[Transcribed page contents]

· · · · · · ·

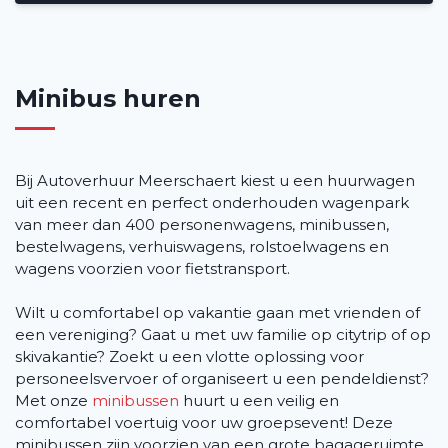
Contact
Minibus huren
Bij Autoverhuur Meerschaert kiest u een huurwagen
uit een recent en perfect onderhouden wagenpark
van meer dan 400 personenwagens, minibussen,
bestelwagens, verhuiswagens, rolstoelwagens en
wagens voorzien voor fietstransport.
Wilt u comfortabel op vakantie gaan met vrienden of
een vereniging? Gaat u met uw familie op citytrip of op
skivakantie? Zoekt u een vlotte oplossing voor
personeelsvervoer of organiseert u een pendeldienst?
Met onze
minibussen
huurt u een veilig en
comfortabel voertuig voor uw groepsevent! Deze
minibussen zijn voorzien van een grote bagageruimte.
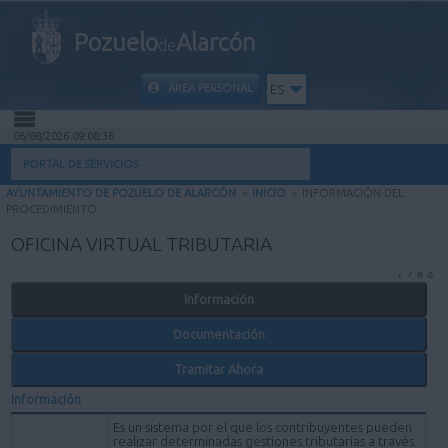
Pozuelo
Alarcón
de
ÁREA PERSONAL
ES
06/08/2026 09:08:36
INICIO
PORTAL DE SERVICIOS
AYUNTAMIENTO DE POZUELO DE ALARCÓN
>
INICIO
>
INFORMACIÓN DEL
INFORMACIÓN PÚBLICA
PROCEDIMIENTO
OFICINA VIRTUAL TRIBUTARIA
MI CARPETA
Información
INFORMACIÓN MUNICIPAL
Documentación
AYUDA
Tramitar Ahora
Información
Es un sistema por el que los contribuyentes pueden
realizar determinadas gestiones tributarias a través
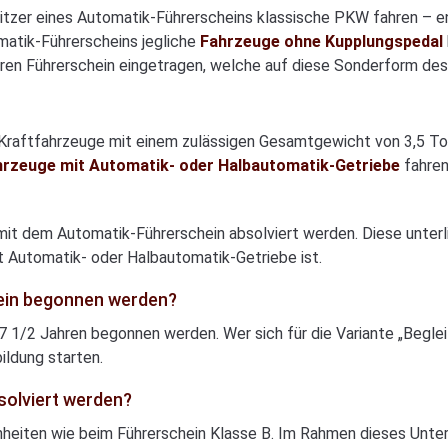
itzer eines Automatik-Führerscheins klassische PKW fahren – 
matik-Führerscheins jegliche
Fahrzeuge ohne Kupplungspedal
ren Führerschein eingetragen, welche auf diese Sonderform des 
 Kraftfahrzeuge mit einem zulässigen Gesamtgewicht von 3,5 To
ahrzeuge mit Automatik- oder Halbautomatik-Getriebe
fahren
it dem Automatik-Führerschein absolviert werden. Diese unterli
 Automatik- oder Halbautomatik-Getriebe ist.
ein begonnen werden?
 1/2 Jahren begonnen werden. Wer sich für die Variante „Beglei
ildung starten.
solviert werden?
inheiten wie beim Führerschein Klasse B. Im Rahmen dieses Unter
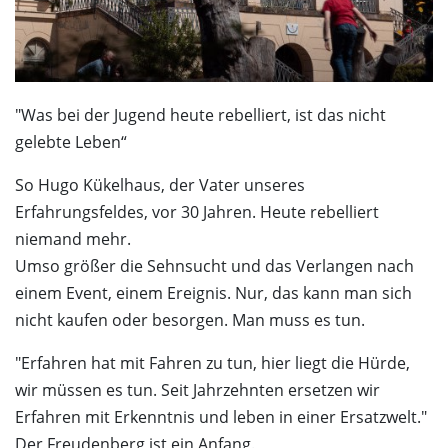
Dunkelgastronomie
Schlosscafé
Kontakt
Nachtmahl
Newsletter
Frühstück in der Dunkelbar
Ticketshop
Weinprobe in der Dunkelbar
"Was bei der Jugend heute rebelliert, ist das nicht
Was ist das Erfahrungsfeld?
gelebte Leben“
Mobiles Erfahrungsfeld
Naturkita LA LE LU
So Hugo Kükelhaus, der Vater unseres
Erfahrungsfeldes, vor 30 Jahren. Heute rebelliert
Stellenangebote
niemand mehr.
Presse
Umso größer die Sehnsucht und das Verlangen nach
Spenden
einem Event, einem Ereignis. Nur, das kann man sich
Schloss-Podcast
nicht kaufen oder besorgen. Man muss es tun.
"Erfahren hat mit Fahren zu tun, hier liegt die Hürde,
wir müssen es tun. Seit Jahrzehnten ersetzen wir
Erfahren mit Erkenntnis und leben in einer Ersatzwelt."
Der Freudenberg ist ein Anfang.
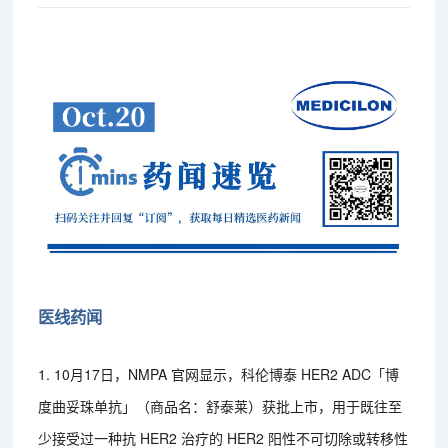
医线药闻
1. 10月17日，NMPA 官网显示，科伦博泰 HER2 ADC「博
度曲妥珠单抗」（商品名：舒泰莱）获批上市，用于既往至
少接受过一种抗 HER2 治疗的 HER2 阳性不可切除或转移性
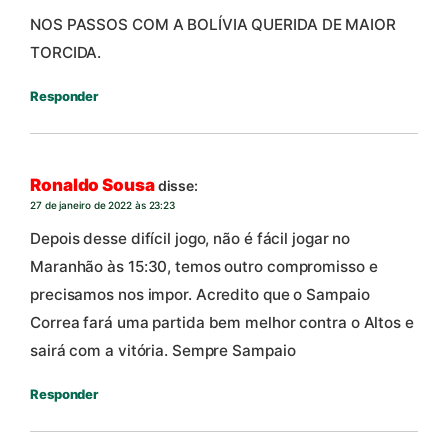
NOS PASSOS COM A BOLÍVIA QUERIDA DE MAIOR
TORCIDA.
Responder
Ronaldo Sousa
disse:
27 de janeiro de 2022 às 23:23
Depois desse difícil jogo, não é fácil jogar no
Maranhão às 15:30, temos outro compromisso e
precisamos nos impor. Acredito que o Sampaio
Correa fará uma partida bem melhor contra o Altos e
sairá com a vitória. Sempre Sampaio
Responder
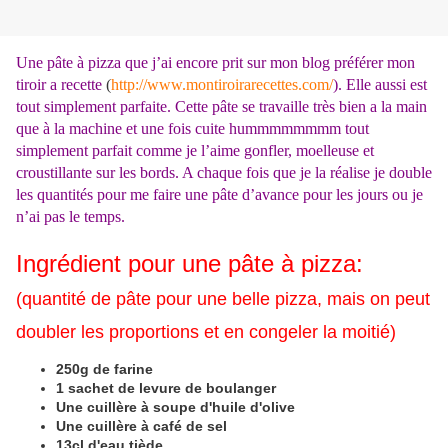
Une pâte à pizza que j’ai encore prit sur mon blog préférer mon
tiroir a recette
(
http://www.montiroirarecettes.com/
). Elle aussi est
tout simplement parfaite. Cette pâte se travaille très bien a la main
que à la machine et une fois cuite hummmmmmmm tout
simplement parfait comme je l’aime gonfler, moelleuse et
croustillante sur les bords. A chaque fois que je la réalise je double
les quantités pour me faire une pâte d’avance pour les jours ou je
n’ai pas le temps.
Ingrédient pour une pâte à pizza:
(quantité de pâte pour une belle pizza, mais on peut
doubler les proportions et en congeler la moitié)
250g de farine
1 sachet de levure de boulanger
Une cuillère à soupe d'huile d'olive
Une cuillère à café de sel
13cl d'eau tiède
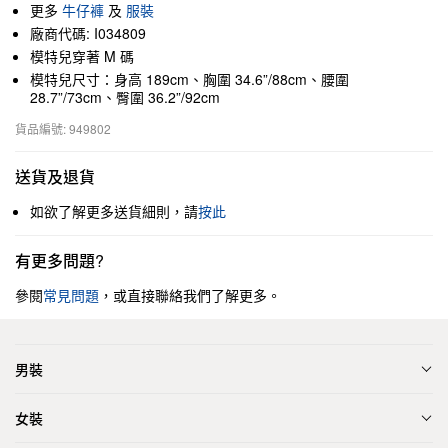
更多
牛仔褲
及
服裝
廠商代碼: I034809
模特兒穿著 M 碼
模特兒尺寸：身高 189cm、胸圍 34.6”/88cm、腰圍
28.7”/73cm、臀圍 36.2”/92cm
貨品編號: 949802
送貨及退貨
如欲了解更多送貨細則，請
按此
有更多問題?
參閱
常見問題
，或直接聯絡我們了解更多。
男裝
女裝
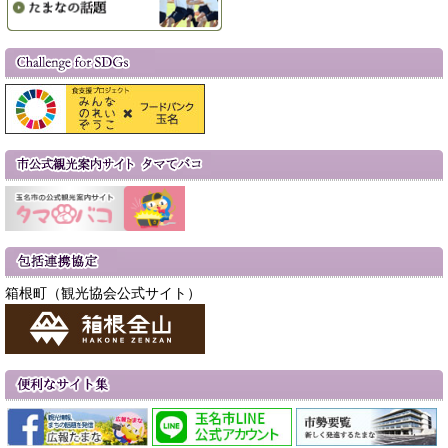
箱根町（観光協会公式サイト）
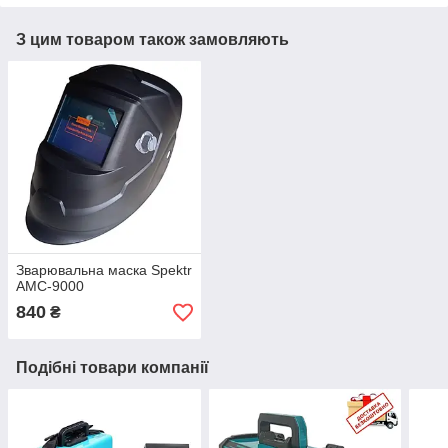
З цим товаром також замовляють
Зварювальна маска Spektr
АМС-9000
840
₴
Подібні товари компанії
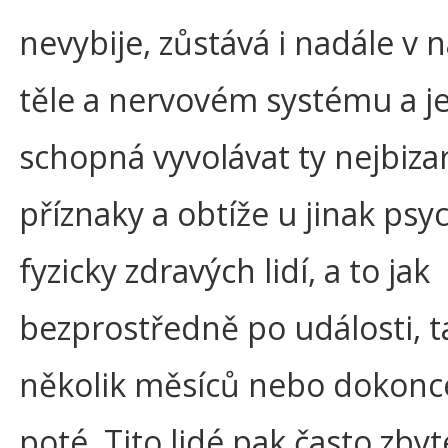
nevybije, zůstává i nadále v
těle a nervovém systému a j
schopná vyvolávat ty nejbizar
příznaky a obtíže u jinak psy
fyzicky zdravých lidí, a to jak
bezprostředně po události, ta
několik měsíců nebo dokonce
poté. Tito lidé pak často zby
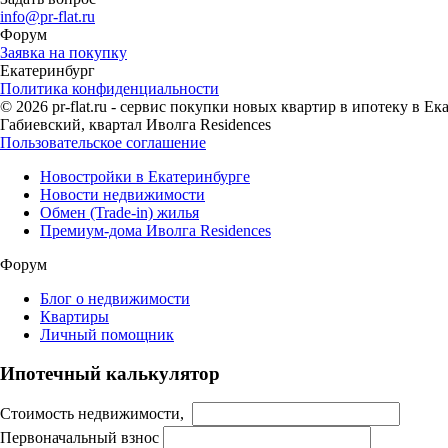
info@pr-flat.ru
Форум
Заявка на покупку
Екатеринбург
Политика конфиденциальности
© 2026 pr-flat.ru - сервис покупки новых квартир в ипотеку в 
Габиевский, квартал Иволга Residences
Пользовательское соглашение
Новостройки в Екатеринбурге
Новости недвижимости
Обмен (Trade-in) жилья
Премиум-дома Иволга Residences
Форум
Блог о недвижимости
Квартиры
Личный помощник
Ипотечный калькулятор
Стоимость недвижимости,
Первоначальный взнос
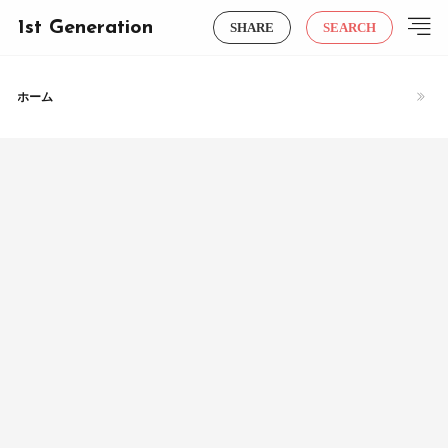
1st Generation
SHARE
SEARCH
ホーム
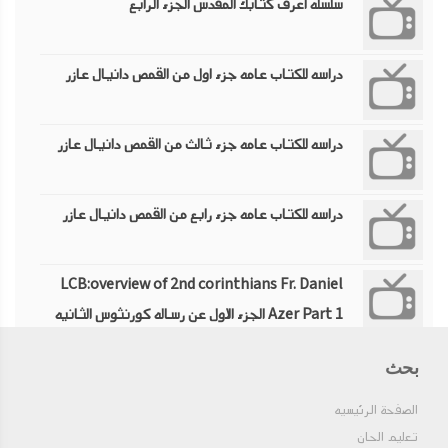
سلسله اعرف كتابك المقدس الجزء الرابع
دراسه للكتاب عامه جزء اول من القمص دانيال عازر
دراسه للكتاب عامه جزء ثالث من القمص دانيال عازر
دراسه للكتاب عامه جزء رابع من القمص دانيال عازر
LCB:overview of 2nd corinthians Fr. Daniel
Azer Part 1 الجزء الاول عن رساله كورنثوس الثانيه
LCB:overview of 2nd corinthians Fr. Daniel
بحث
Azer Part 2 الجزء الثاني عن رساله كورنثوس
الصفحة الرئيسيه
الثانيه
تعليم الحان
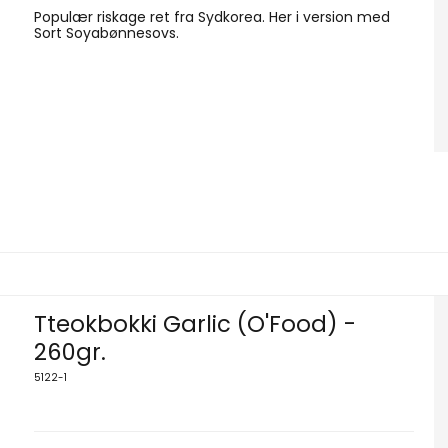
Populær riskage ret fra Sydkorea. Her i version med
Sort Soyabønnesovs.
Tteokbokki Garlic (O'Food) -
260gr.
5122-1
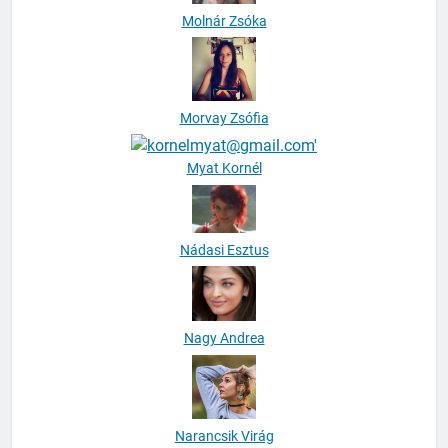
Molnár Zsóka
Morvay Zsófia
Myat Kornél
Nádasi Esztus
Nagy Andrea
Narancsik Virág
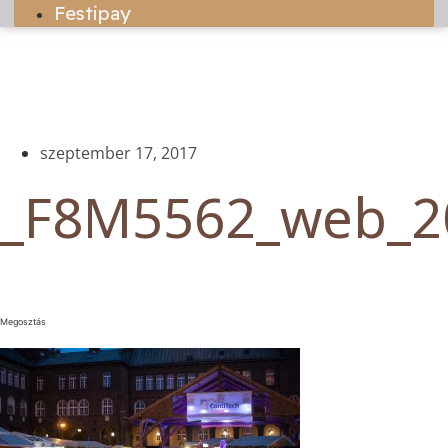
Festipay
szeptember 17, 2017
_F8M5562_web_2
Megosztás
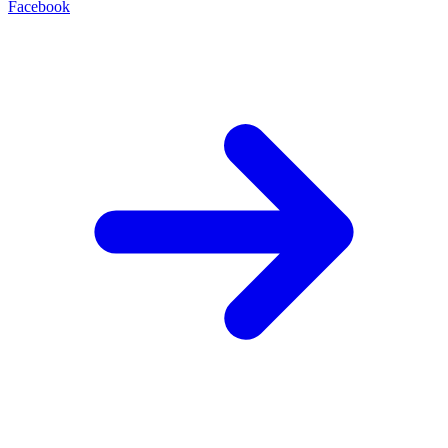
Facebook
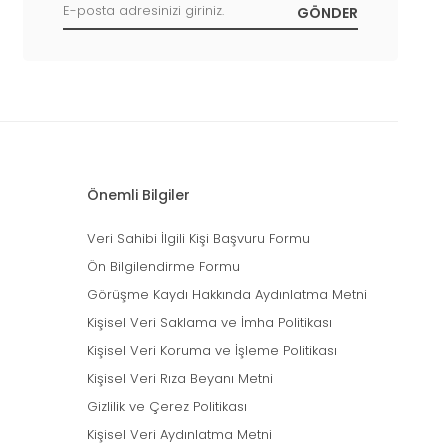
Önemli Bilgiler
Veri Sahibi İlgili Kişi Başvuru Formu
Ön Bilgilendirme Formu
Görüşme Kaydı Hakkında Aydınlatma Metni
Kişisel Veri Saklama ve İmha Politikası
Kişisel Veri Koruma ve İşleme Politikası
Kişisel Veri Rıza Beyanı Metni
Gizlilik ve Çerez Politikası
Kişisel Veri Aydınlatma Metni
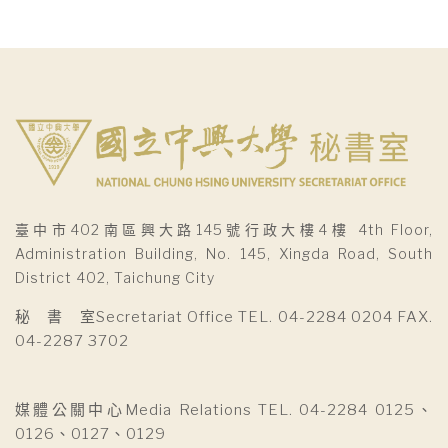
臺中市402南區興大路145號行政大樓4樓 4th Floor,
Administration Building, No. 145, Xingda Road, South
District 402, Taichung City
秘 書 室Secretariat Office TEL. 04-2284 0204 FAX.
04-2287 3702
媒體公關中心Media Relations TEL. 04-2284 0125、
0126、0127、0129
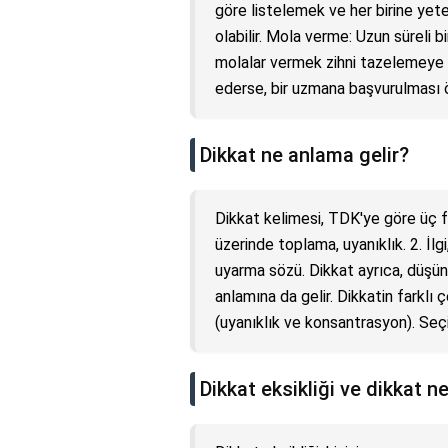
göre listelemek ve her birine yet
olabilir. Mola verme: Uzun süreli bi
molalar vermek zihni tazelemeye y
ederse, bir uzmana başvurulması ön
Dikkat ne anlama gelir?
Dikkat kelimesi, TDK'ye göre üç fa
üzerinde toplama, uyanıklık. 2. İlgi
uyarma sözü. Dikkat ayrıca, düşün
anlamına da gelir. Dikkatin farklı 
(uyanıklık ve konsantrasyon). Seçi
Dikkat eksikliği ve dikkat 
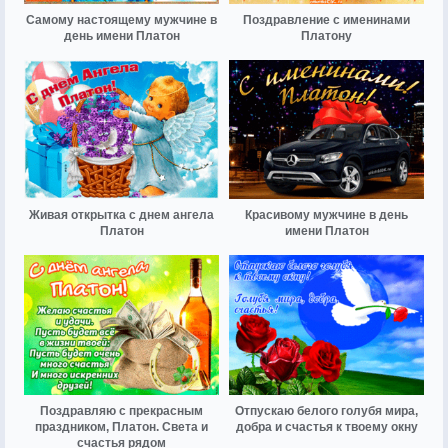
Самому настоящему мужчине в
Поздравление с именинами
день имени Платон
Платону
Живая открытка с днем ангела
Красивому мужчине в день
Платон
имени Платон
Поздравляю с прекрасным
Отпускаю белого голубя мира,
праздником, Платон. Света и
добра и счастья к твоему окну
счастья рядом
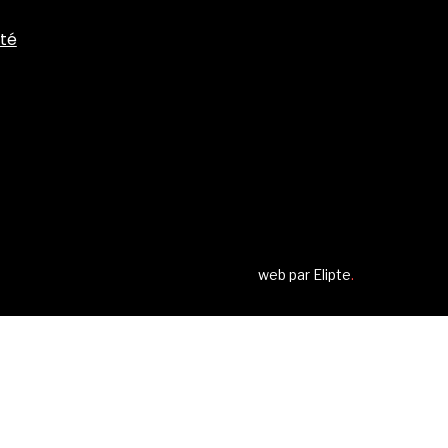
ité
web par
Elipte
.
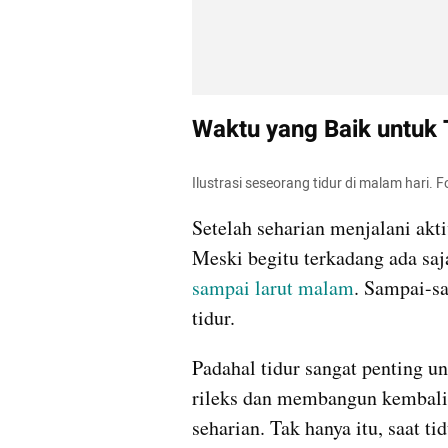
Waktu yang Baik untuk
Ilustrasi seseorang tidur di malam hari. 
Setelah seharian menjalani aktiv
Meski begitu terkadang ada saj
sampai larut malam
. Sampai-sa
tidur.
Padahal tidur sangat penting un
rileks dan membangun kembali o
seharian. Tak hanya itu, saat tid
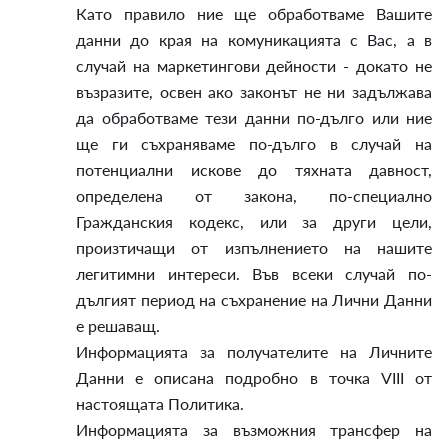
Като правило ние ще обработваме Вашите
данни до края на комуникацията с Вас, а в
случай на маркетингови дейности - докато не
възразите, освен ако законът не ни задължава
да обработваме тези данни по-дълго или ние
ще ги съхраняваме по-дълго в случай на
потенциални искове до тяхната давност,
определена от закона, по-специално
Гражданския кодекс, или за други цели,
произтичащи от изпълнението на нашите
легитимни интереси. Във всеки случай по-
дългият период на съхранение на Лични Данни
е решаващ.
Информацията за получателите на Личните
Данни е описана подробно в точка VIII от
настоящата Политика.
Информацията за възможния трансфер на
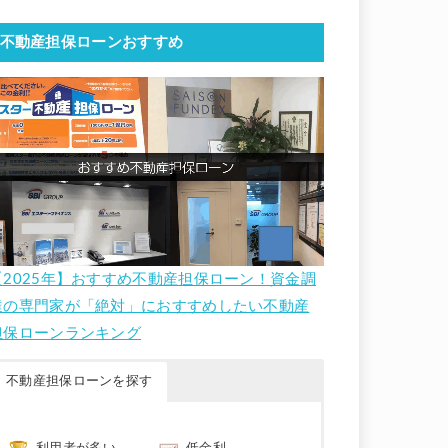
不動産担保ローンおすすめ
【2025年】おすすめ不動産担保ローン！資金調
達の専門家が「絶対」におすすめしたい不動産
担保ローンランキング
不動産担保ローンを探す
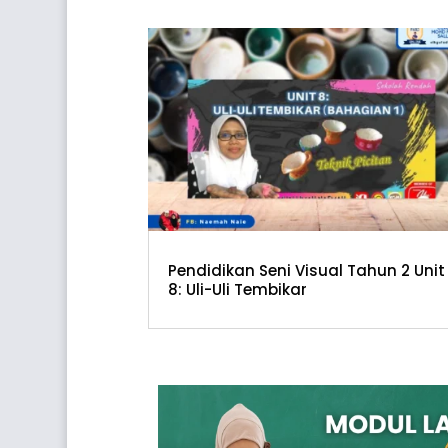
Pendidikan Seni Visual Tahun 2 Unit
8: Uli-Uli Tembikar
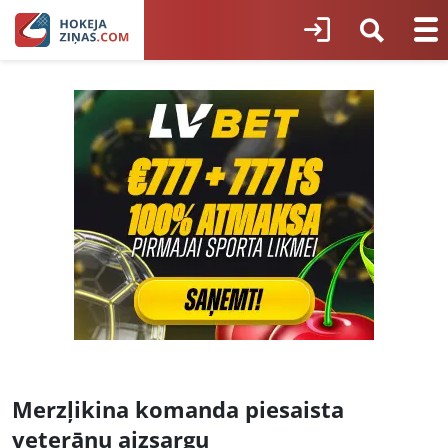
Merzļikina komanda piesaista
veterānu aizsargu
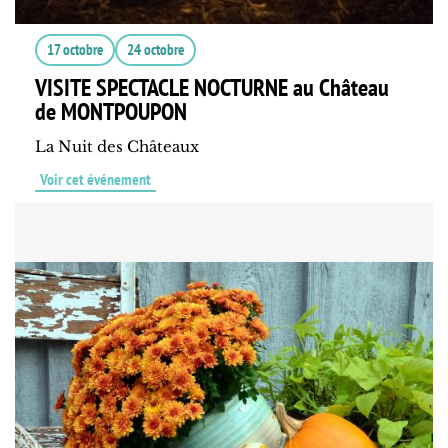
17 octobre
24 octobre
VISITE SPECTACLE NOCTURNE au Château
de MONTPOUPON
La Nuit des Châteaux
Voir cet événement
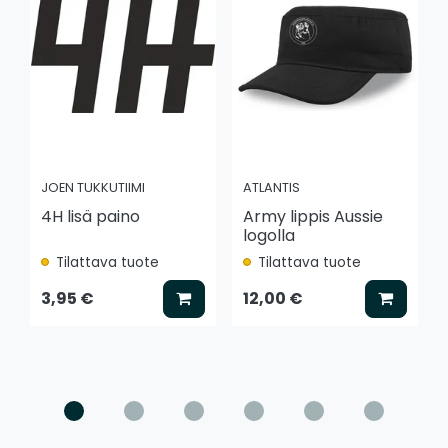
JOEN TUKKUTIIMI
ATLANTIS
4H lisä paino
Army lippis Aussie
logolla
Tilattava tuote
Tilattava tuote
Lisää koriin
Lisää k
3,95 €
12,00 €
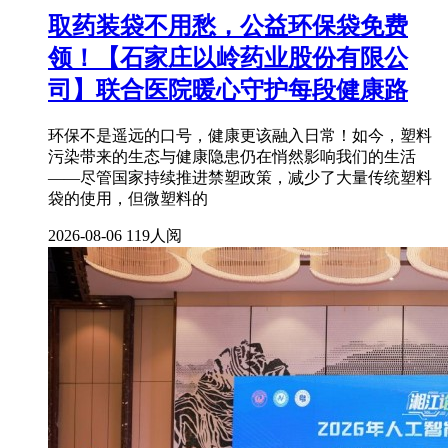
取药装袋不用愁，公益环保袋免费
领！【石家庄以岭药业股份有限公
司】联合医院暖心守护每段健康路
环保不是遥远的口号，健康更该融入日常！如今，塑料
污染带来的生态与健康隐患仍在悄然影响我们的生活
——尽管国家持续推进禁塑政策，减少了大量传统塑料
袋的使用，但微塑料的
2026-08-06
119人阅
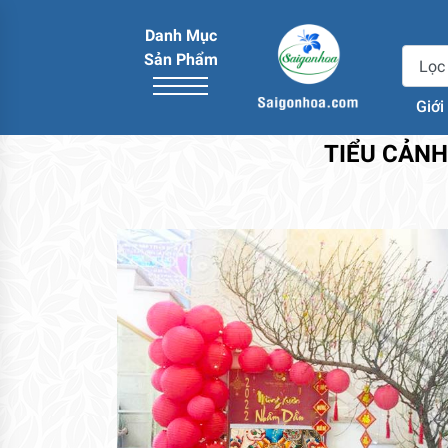
Danh Mục
Sản Phẩm
Giới
TIỂU CẢNH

· · · · · · ·

▸ WHAT YOU SHOULD DO
Check the entries above for the word "Dunkelbar" and copy every line where it turns up.

▸ YOUR RESPONSE
Frühstück in der Dunkelbar
Weinprobe in der Dunkelbar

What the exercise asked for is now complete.